Что касается технологий, как мы убедились в главе 16, очень грамотные люди, которые на протяжении человеческой истории до самого последнего времени были редкостью, обладают несколько иной нейронной “проводкой”, у них лучше вербальная память, сильнее мозговая реакция на речь, но при этом несколько страдает способность распознавать лица. Очевидно, некоторые особенности письменности в ходе эволюции приспособились к генетически обусловленной структуре нашего мозга, но здесь стоит задаться вопросом, к каким последствиям привело широкое распространение грамотности и связанных с ней нейрологических изменений, произошедшее благодаря религиозным убеждениям, быстро распространившимся вместе с протестантизмом и печатным станком на заре индустриальной революции. Это изменило мозг множества людей и впервые в истории открыло пути культурной передачи между многочисленными европейскими писателями и читателями. Результатом стало внезапное увеличение коллективного мозга.
Поможет ли это нам на практике?
Когда политики, руководители корпораций, генералы и экономисты сочиняют новые законы, придумывают организации, разрабатывают контртеррористические планы или политические программы, они всегда опираются на имплицитные предположения о природе человека. Эти предположения нередко строятся на комбинации личного опыта, самоанализа и фолк-культурных представлений, корни которых – в мечтах какого-нибудь философа эпохи Просвещения. А последствия подобных допущений весьма масштабны. Рассмотрим несколько примеров. После победы США над Ираком в 2003 году многие считали, что иракцы, избавившись от диктатуры Саддама Хусейна и познакомившись с новейшими политическими и экономическими институтами, импортированными из США и Европы, тут же переймут эти институты и начнут вести себя как жители Огайо17
. Этого не произошло – отчасти, вероятно, потому, что новые формальные институты и организации должны соответствовать социальным нормам, неформальным институтам и культурной психологии.Работники здравоохранения издавна делают упор на “просвещение” в борьбе с малярией, дизентерией и венерическими заболеваниями. Многие врачи были (и есть) убеждены, будто стоит сообщить людям факты, как они сразу начнут вести себя разумно, то есть оборудовать себе чистые туалеты, мыть руки, спать под противомоскитными сетками и пользоваться презервативами. Однако на практике раз за разом оказывается, что никакие “факты” и “просвещение” никому не помогают – отчасти потому, что культурное обучение у нас избирательно, а эволюция приспособила нас к тому, чтобы перенимать практики и реагировать на культурные нормы. Для нас очень важен контекст сообщения и кто его передает, а причинно-следственные мини-модели (“факты”) играют лишь второстепенную роль и нужны только для подкрепления усвоенных практик и социальных норм18
.Детские сады в Хайфе хотели заставить родителей вовремя забирать детей.
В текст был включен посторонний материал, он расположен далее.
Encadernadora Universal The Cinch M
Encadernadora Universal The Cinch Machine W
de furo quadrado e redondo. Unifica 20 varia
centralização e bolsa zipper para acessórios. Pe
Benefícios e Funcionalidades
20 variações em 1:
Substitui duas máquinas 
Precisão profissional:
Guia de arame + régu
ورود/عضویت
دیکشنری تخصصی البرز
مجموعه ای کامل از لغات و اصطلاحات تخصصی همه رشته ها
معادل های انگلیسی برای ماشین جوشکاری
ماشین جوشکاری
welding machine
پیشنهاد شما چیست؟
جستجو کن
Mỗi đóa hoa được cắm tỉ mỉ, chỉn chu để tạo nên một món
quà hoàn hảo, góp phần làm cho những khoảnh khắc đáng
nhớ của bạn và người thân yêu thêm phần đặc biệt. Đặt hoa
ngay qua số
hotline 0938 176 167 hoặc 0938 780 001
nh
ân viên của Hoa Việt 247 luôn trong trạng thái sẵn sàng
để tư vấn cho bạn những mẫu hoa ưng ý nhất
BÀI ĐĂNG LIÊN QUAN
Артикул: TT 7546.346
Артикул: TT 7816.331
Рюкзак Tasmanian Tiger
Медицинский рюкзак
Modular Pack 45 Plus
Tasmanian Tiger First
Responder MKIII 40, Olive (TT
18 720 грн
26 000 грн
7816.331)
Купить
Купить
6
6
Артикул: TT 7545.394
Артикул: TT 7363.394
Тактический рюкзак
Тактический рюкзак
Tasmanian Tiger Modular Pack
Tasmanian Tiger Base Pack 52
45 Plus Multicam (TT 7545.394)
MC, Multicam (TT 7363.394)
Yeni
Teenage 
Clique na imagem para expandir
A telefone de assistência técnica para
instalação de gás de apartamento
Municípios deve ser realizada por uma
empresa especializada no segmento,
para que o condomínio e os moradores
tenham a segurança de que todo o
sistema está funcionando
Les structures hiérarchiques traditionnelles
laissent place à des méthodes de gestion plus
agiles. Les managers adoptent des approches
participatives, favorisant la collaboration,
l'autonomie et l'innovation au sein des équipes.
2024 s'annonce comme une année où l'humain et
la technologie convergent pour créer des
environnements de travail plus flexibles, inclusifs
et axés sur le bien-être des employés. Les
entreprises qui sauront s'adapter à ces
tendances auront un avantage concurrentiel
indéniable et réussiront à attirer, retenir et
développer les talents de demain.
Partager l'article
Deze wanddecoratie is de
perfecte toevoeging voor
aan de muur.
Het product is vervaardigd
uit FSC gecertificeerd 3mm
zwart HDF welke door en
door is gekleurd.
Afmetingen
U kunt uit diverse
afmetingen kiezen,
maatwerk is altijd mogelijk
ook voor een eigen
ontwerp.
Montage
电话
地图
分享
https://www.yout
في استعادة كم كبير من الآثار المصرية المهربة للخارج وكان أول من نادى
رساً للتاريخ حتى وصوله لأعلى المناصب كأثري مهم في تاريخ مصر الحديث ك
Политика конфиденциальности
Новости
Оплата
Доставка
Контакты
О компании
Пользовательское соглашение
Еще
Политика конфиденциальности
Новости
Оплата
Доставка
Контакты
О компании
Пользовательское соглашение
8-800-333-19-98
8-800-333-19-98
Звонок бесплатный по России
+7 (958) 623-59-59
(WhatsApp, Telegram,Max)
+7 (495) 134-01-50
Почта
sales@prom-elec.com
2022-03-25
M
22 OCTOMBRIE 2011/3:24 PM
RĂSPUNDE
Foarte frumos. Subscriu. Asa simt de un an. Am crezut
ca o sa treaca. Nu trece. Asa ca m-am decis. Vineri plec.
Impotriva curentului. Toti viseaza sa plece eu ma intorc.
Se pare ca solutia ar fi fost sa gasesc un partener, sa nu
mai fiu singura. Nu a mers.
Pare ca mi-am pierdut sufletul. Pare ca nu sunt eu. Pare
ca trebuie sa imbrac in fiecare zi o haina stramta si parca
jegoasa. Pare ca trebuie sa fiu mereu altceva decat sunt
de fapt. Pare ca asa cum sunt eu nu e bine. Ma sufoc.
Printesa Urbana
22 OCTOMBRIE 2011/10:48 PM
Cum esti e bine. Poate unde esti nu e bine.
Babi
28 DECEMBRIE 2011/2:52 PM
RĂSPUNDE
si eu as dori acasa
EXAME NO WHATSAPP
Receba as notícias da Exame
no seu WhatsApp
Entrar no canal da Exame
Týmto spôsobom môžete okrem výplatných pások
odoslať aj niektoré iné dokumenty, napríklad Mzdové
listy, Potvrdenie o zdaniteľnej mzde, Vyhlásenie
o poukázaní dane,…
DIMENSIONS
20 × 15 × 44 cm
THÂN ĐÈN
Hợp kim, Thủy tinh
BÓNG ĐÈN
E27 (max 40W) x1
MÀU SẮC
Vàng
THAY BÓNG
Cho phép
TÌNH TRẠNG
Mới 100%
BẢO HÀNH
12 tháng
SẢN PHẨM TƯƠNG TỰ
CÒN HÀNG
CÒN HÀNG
В шести садиках ввели штрафы для опоздавших родителей, ведь именно так советует поступать экономика. Если люди реагируют на материальные стимулы, значит, после введения штрафов родители станут опаздывать реже. В результате количество опозданий удвоилось. Через 12 недель штрафы отменили, но родители продолжили опаздывать и не вернулись к тому, что было до штрафов. То есть от штрафов стало только гораздо хуже. Очевидно, введение штрафа изменило имплицитную социальную норму: опоздание перестало быть нарушением межличностного социального договора, вызывающим стыд и неловкость перед сотрудниками детского сада. Теперь это просто услуга, которую можно оплатить. Думаю, лучше было бы зайти с другой стороны: подкрепить межличностный договор эксплицитной социальной нормой и наладить более тесные отношения между родителями и сотрудниками детских садов19
.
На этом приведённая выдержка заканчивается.